_Material shown_
——

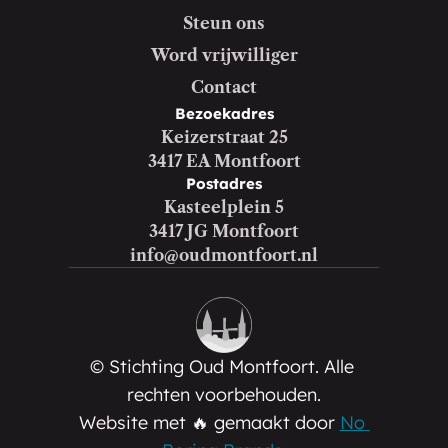
Steun ons
Word vrijwilliger
Contact
Bezoekadres
Keizerstraat 25
3417 EA Montfoort
Postadres
Kasteelplein 5
3417 JG Montfoort
info@oudmontfoort.nl
© Stichting Oud Montfoort. Alle 
rechten voorbehouden.
Website met 🔥 gemaakt door 
No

——

_Task prompt_
Your answer should consist of the lines from the line with "Kasteelplein 5" through the last line of the data, set down exactly, both included.

_Output of the exercise_
Kasteelplein 5
3417 JG Montfoort
info@oudmontfoort.nl
© Stichting Oud Montfoort. Alle 
rechten voorbehouden.
Website met 🔥 gemaakt door 
No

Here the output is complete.